British households in July 2025 were more inclined to save than at any time since before the 2008 financial crash. This article is based on data published by GfK.
In July, the GfK savings index surged to +34, up from +27 in June — a reading not seen since November 2007. This reflects a dramatic shift in consumer behaviour, with 34 per cent of Britons saying it was a good time to save, compared with just 27 per cent the previous month. The jump suggests heightened anxiety among households, many of whom are building contingency funds amid uncertain economic signals.
Despite this, the official household saving ratio – the share of disposable income saved – fell slightly to 10.9 per cent in the first three months of 2025, down from 12 per cent in late 2024. Still, it remains well above the pre‑pandemic average of 5.5 per cent in the years leading up to 2019.
Confidence in Finances Stagnates
The overall GfK consumer confidence index showed a modest decline to −19 in July, down one point from June’s −18. This index measures sentiment about personal finances and the broader economy, and the drop points to a fragile outlook for household spending, which accounts for around 60 per cent of UK GDP.
Sub‑indices tracking views on household finances over the past and next year remained virtually unchanged, at −7 and +2 respectively. But the outlook for the overall economy deteriorated: sentiment about the past year of economic performance fell to −44, while expectations for the year ahead slipped to −29. Both measures were one point worse than in June and significantly weaker than a year ago.

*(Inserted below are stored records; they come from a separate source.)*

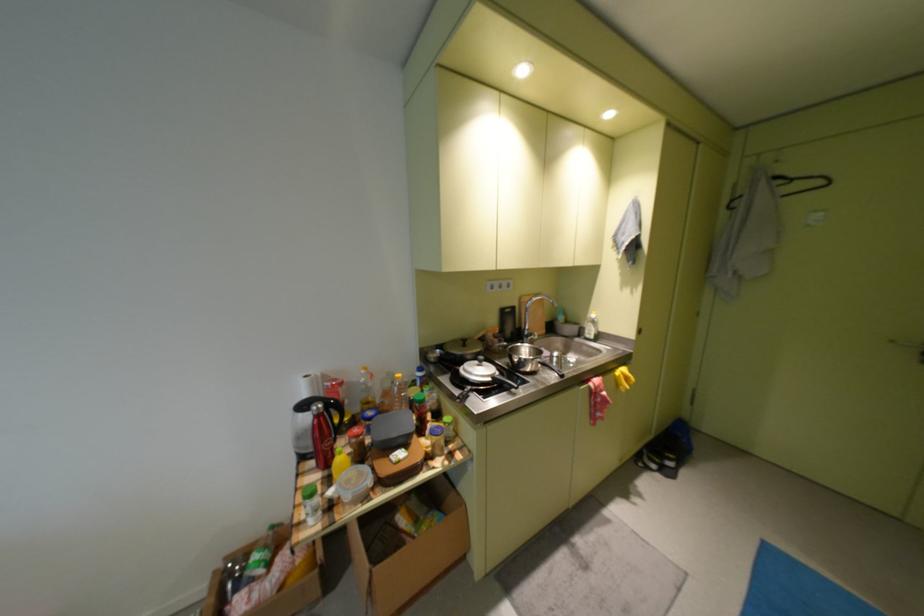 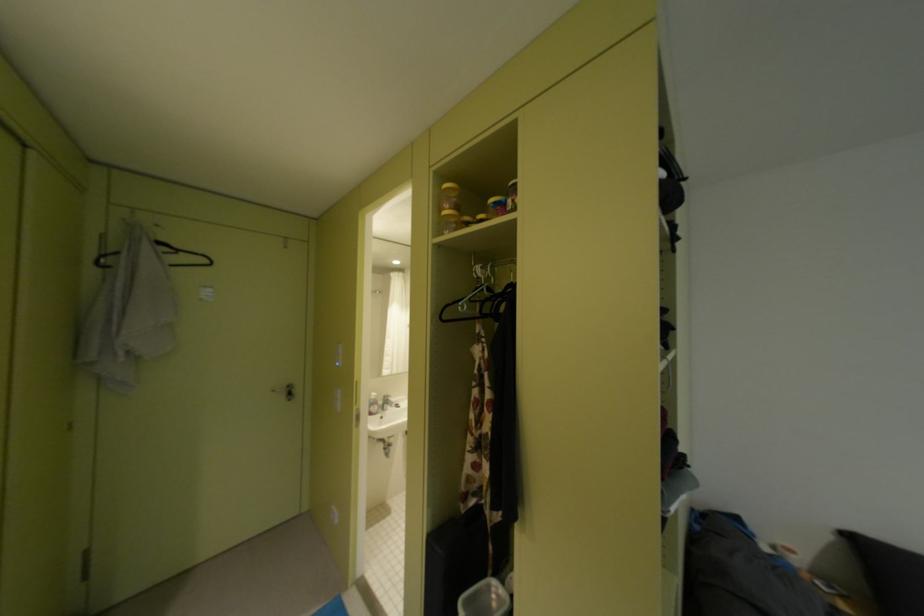 Where in the second image is the point corresponding to pixel 789 184 from the first image?

(175, 249) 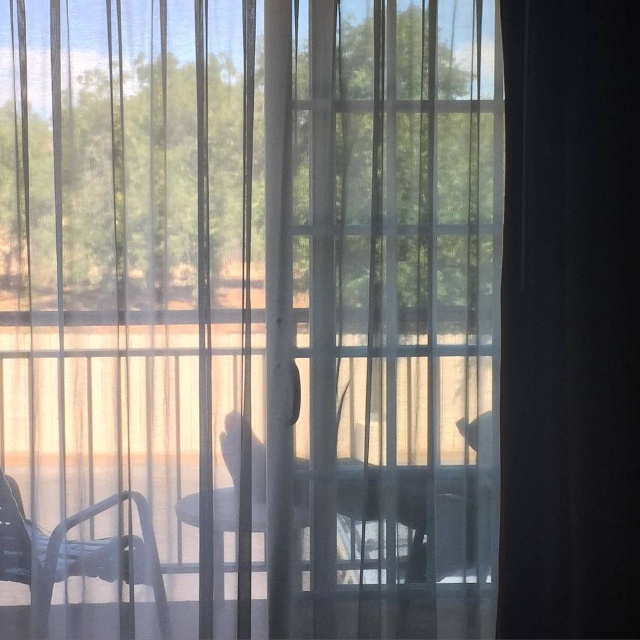 Who is taller, transparent fabric screen door at center or black fabric curtain at right?

transparent fabric screen door at center is taller.

Between point (486, 524) and point (548, 70), which one is positioned in front?

Positioned in front is point (548, 70).

Identify the location of transparent fabric screen door at center. This screenshot has height=640, width=640. (397, 300).

Is transparent fabric screen door at center to the left of metallic silver chair at lower left from the viewer's perspective?

No, transparent fabric screen door at center is not to the left of metallic silver chair at lower left.

Between point (349, 308) and point (45, 554), which one is positioned in front?

Point (45, 554) is more forward.

The image size is (640, 640). Identify the location of transparent fabric screen door at center. (397, 300).

Is black fabric curtain at right smaller than clear glass table at center?

No, black fabric curtain at right is not smaller than clear glass table at center.

Find the location of a particular element. This screenshot has width=640, height=640. black fabric curtain at right is located at coordinates (570, 321). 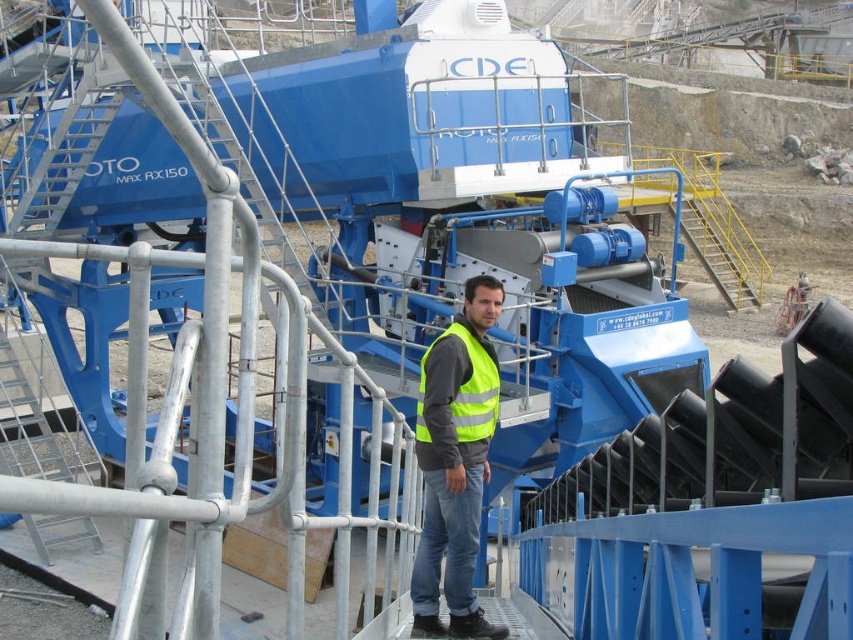 You are an inspector checking safety equipment on the platform. You notice two safety vests at the center. Which one is positioned lower between the high visibility yellow vest at center and the yellow reflective safety vest at center?

The high visibility yellow vest at center is positioned lower than the yellow reflective safety vest at center.

You are an inspector checking safety equipment on the CDE OTO MAX RX150 machine. You notice two safety vests at the center of the platform. Can you determine if the high visibility yellow vest at center and the yellow reflective safety vest at center are the same item?

The distance between the high visibility yellow vest at center and the yellow reflective safety vest at center is 37.56 centimeters, which means they are separate items and not the same vest.

You are a safety inspector checking the equipment on the platform. You notice two vests at the center. Which one is wider, the high visibility yellow vest at center or the yellow reflective safety vest at center?

The high visibility yellow vest at center might be wider than yellow reflective safety vest at center according to the description. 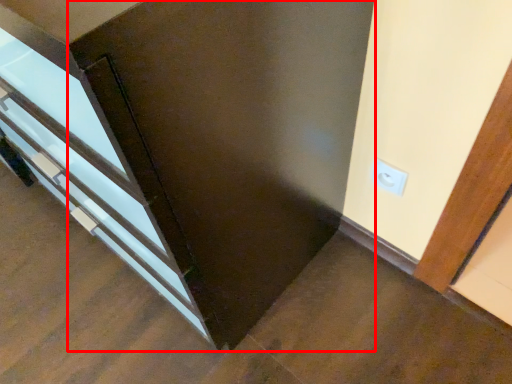 Question: From the image's perspective, where is door (annotated by the red box) located relative to electric outlet?

Choices:
 (A) below
 (B) above

Answer: (B) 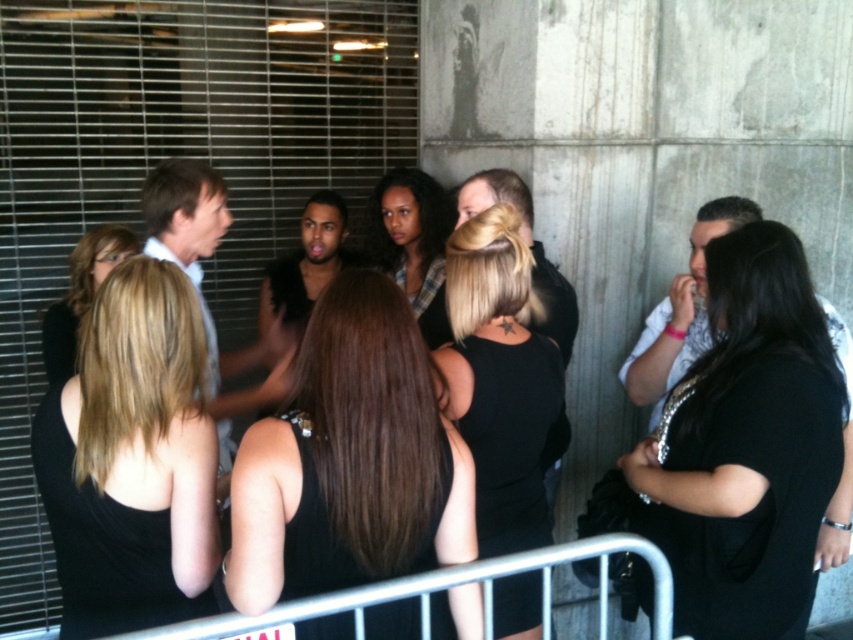 Who is more forward, (418,275) or (138,246)?

Point (138,246)

Does matte black hair at center have a larger size compared to matte black tank top at left?

Yes, matte black hair at center is bigger than matte black tank top at left.

What do you see at coordinates (409, 230) in the screenshot? I see `matte black hair at center` at bounding box center [409, 230].

The image size is (853, 640). In order to click on matte black hair at center in this screenshot , I will do `click(409, 230)`.

Which is below, black sequined dress at right or matte black tank top at left?

black sequined dress at right is below.

Is black sequined dress at right positioned before matte black tank top at left?

Yes, black sequined dress at right is in front of matte black tank top at left.

Is point (813, 355) more distant than point (45, 362)?

No, (813, 355) is in front of (45, 362).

Related: UK Consumer Confidence Rises in May Amid Inflation Concerns
Income Pressures and Fiscal Concerns
Wages have been growing faster than prices since mid‑2023, offering some relief to households. Yet real disposable income per person — income after inflation and taxes — fell by 1 per cent in the quarter to March 2025. Higher taxes and persistent price growth continued to erode household living standards.

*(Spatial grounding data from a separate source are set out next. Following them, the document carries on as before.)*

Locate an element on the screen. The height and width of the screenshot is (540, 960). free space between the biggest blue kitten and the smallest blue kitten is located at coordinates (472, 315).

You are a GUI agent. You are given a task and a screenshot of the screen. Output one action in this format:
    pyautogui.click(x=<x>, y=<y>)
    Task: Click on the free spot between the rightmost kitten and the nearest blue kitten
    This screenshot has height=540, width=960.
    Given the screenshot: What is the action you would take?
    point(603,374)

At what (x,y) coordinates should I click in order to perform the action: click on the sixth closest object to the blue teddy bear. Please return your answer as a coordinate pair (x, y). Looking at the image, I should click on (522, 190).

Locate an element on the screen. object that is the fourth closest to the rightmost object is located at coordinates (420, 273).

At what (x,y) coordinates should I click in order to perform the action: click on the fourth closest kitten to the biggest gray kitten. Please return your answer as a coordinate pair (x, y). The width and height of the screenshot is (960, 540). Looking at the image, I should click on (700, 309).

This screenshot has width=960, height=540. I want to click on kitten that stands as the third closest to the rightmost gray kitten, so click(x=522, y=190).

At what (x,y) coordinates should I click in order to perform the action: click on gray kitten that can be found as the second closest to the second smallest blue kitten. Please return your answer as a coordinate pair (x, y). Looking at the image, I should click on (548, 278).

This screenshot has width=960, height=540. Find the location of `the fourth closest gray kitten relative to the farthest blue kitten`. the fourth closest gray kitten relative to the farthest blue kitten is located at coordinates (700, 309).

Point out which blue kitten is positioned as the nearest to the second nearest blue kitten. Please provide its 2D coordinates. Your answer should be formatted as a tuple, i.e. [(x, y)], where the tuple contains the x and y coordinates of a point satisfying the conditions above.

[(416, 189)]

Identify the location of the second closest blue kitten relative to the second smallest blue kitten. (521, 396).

Analysts warn that speculation over further tax rises in Chancellor Rachel Reeves’s upcoming autumn Budget, designed to plug a £20 billion fiscal gap, is influencing consumer mood. The unexpected inflation rise to 3.6 per cent in June added fuel to these concerns.
Savings Surge and Spending Stall
Households placed a staggering £14 billion into Individual Savings Accounts in April, the largest monthly inflow since records began in 1999. That was followed by another £3.9 billion in May. This build‑up came amid fears of ISA allowance cuts, which were eventually shelved after strong opposition from building societies and consumer advocates.

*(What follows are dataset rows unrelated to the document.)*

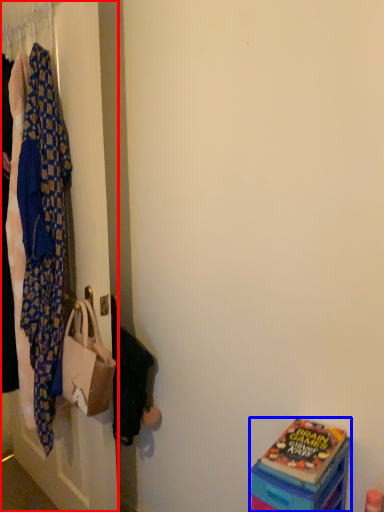 Question: Which object appears closest to the camera in this image, closet (highlighted by a red box) or box (highlighted by a blue box)?

Choices:
 (A) closet
 (B) box

Answer: (B) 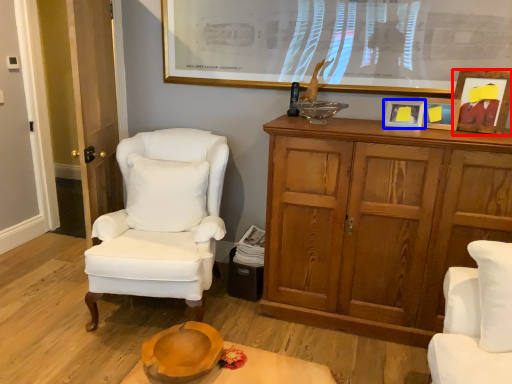 Question: Among these objects, which one is nearest to the camera, picture frame (highlighted by a red box) or picture frame (highlighted by a blue box)?

Choices:
 (A) picture frame
 (B) picture frame

Answer: (A) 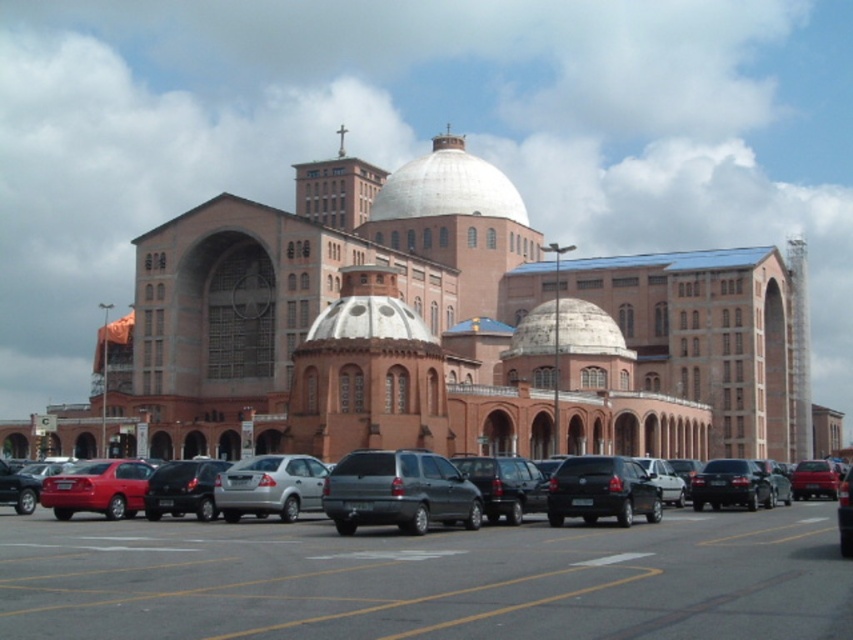 You are standing in front of the church and want to take a photo of the white matte dome at center. If your camera can focus on objects up to 120 meters away, will it be able to capture the dome clearly?

The white matte dome at center and camera are 127.41 meters apart from each other, which is beyond the camera focus range of 120 meters. Therefore, the camera cannot capture the dome clearly.

You are standing in front of the cathedral and see two points marked on the building. The first point is at coordinates point (157, 548) and the second point is at point (492, 170). Which of these points is closer to you?

Point (157, 548) is in front of point (492, 170), so it is closer to you.

You are a photographer standing in front of the cathedral. You want to capture both the white matte dome at center and the satin black suv at center in a single shot. Which object will appear bigger in the photo?

The white matte dome at center will appear bigger in the photo because it has a larger size compared to the satin black suv at center. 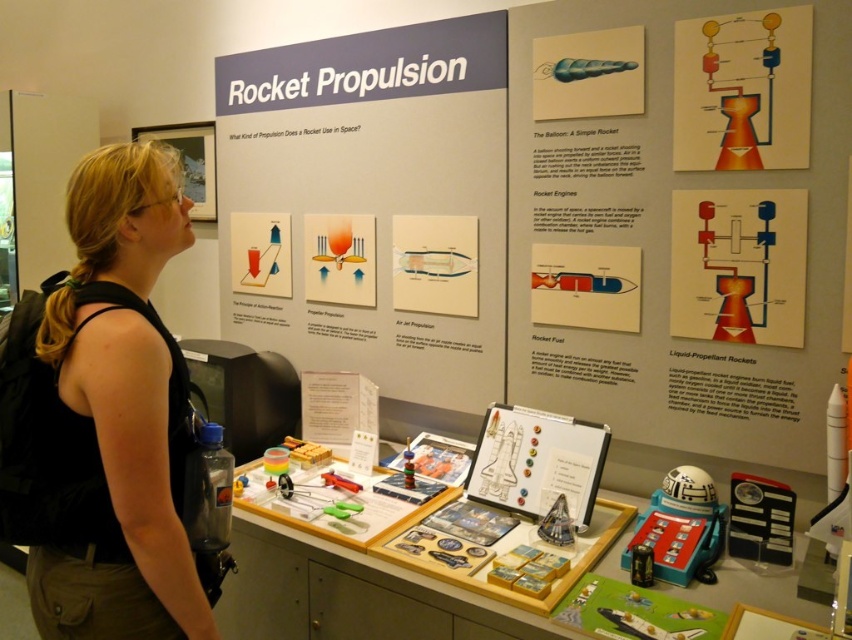 You are standing in front of the rocket propulsion exhibit and notice a black fabric at left. Can you determine its position relative to the large blue banner at the top?

The black fabric at left is located at point 0.653 on the horizontal axis and 0.123 on the vertical axis, which places it to the left and below the large blue banner at the top.

You are a visitor at the exhibit and want to take a photo of both the black fabric at left and the white matte rocket at lower right. Your camera has a maximum focus range of 5 feet. Can you capture both objects in focus without moving your position?

The distance between the black fabric at left and the white matte rocket at lower right is 5.13 feet, which exceeds the camera maximum focus range of 5 feet. Therefore, you cannot capture both objects in focus without moving your position.

You are a student visiting the rocket propulsion exhibit. You need to compare the height of the matte red rocket engine diagram at center right and the white matte rocket at lower right. Which one is taller?

The matte red rocket engine diagram at center right is much taller than the white matte rocket at lower right. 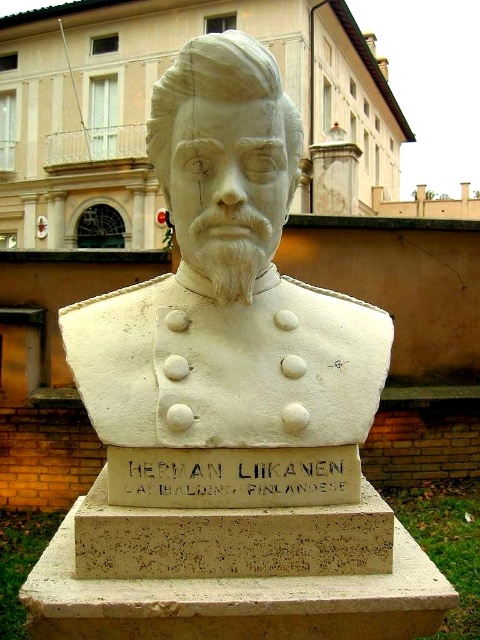 Is white marble bust at center to the left of gold metallic plaque at center from the viewer's perspective?

No, white marble bust at center is not to the left of gold metallic plaque at center.

Is white marble bust at center closer to the viewer compared to gold metallic plaque at center?

Yes, it is.

Is point (326, 406) more distant than point (239, 477)?

Yes, it is behind point (239, 477).

Where is `white marble bust at center`? white marble bust at center is located at coordinates (227, 285). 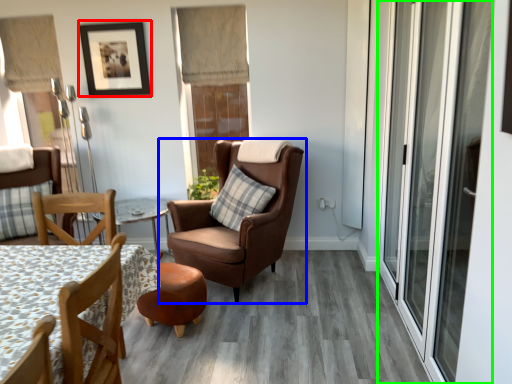 Question: Estimate the real-world distances between objects in this image. Which object is closer to picture frame (highlighted by a red box), chair (highlighted by a blue box) or screen door (highlighted by a green box)?

Choices:
 (A) chair
 (B) screen door

Answer: (A)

Rather than serving as fuel for investment, much of this liquidity appears parked in low‑yield savings accounts. Reports suggest many consumers lack the confidence or financial literacy to invest in higher‑return instruments such as stocks or bonds — missing out on growth amid growing economic inertia.
Business Sentiment Slips Alongside Consumer Mood
The cautious consumer landscape has weighed on business sentiment. The S&P Global purchasing managers’ survey indicated stalling recovery within the services sector during July. Weak household spending and rising business costs are curbing confidence and dampening prospects for investment and hiring.
Retail sales for June edged up 0.9 per cent following a sharp 2.8 per cent drop in May, but this rebound fell short of expectations. Online sales (+1.7 per cent) and fuel sales (+2.8 per cent) saw growth, yet overall volumes remain 1.6 per cent below pre‑pandemic levels. Quarterly retail sales rose just 0.2 per cent, pointing to broader underlying weakness.
What This Means
The picture emerging is one of persistent caution. Households are choosing to save, not spend, parking reserves where returns are minimal. That signals both fear and restraint. Despite talk of income recovery, the squeeze on real disposable incomes remains real — and expectations of tax increases and ongoing inflation are dragging sentiment lower.
From a broader perspective, this standoff leaves the UK economy vulnerable. With retail and services expenditure subdued, GDP growth appears fragile. Elevated saving is often seen as prudent, but without investment or spending, growth potential weakens. Unless confidence is restored — perhaps via clearer fiscal policy, stronger wage gains, or falling inflation — consumer activity is unlikely to rebound.
In short, the trend to save reflects uncertainty. Without a meaningful shift in either economic conditions or consumer psychology, the cautious mindset looks set to persist—and growth will continue to suffer.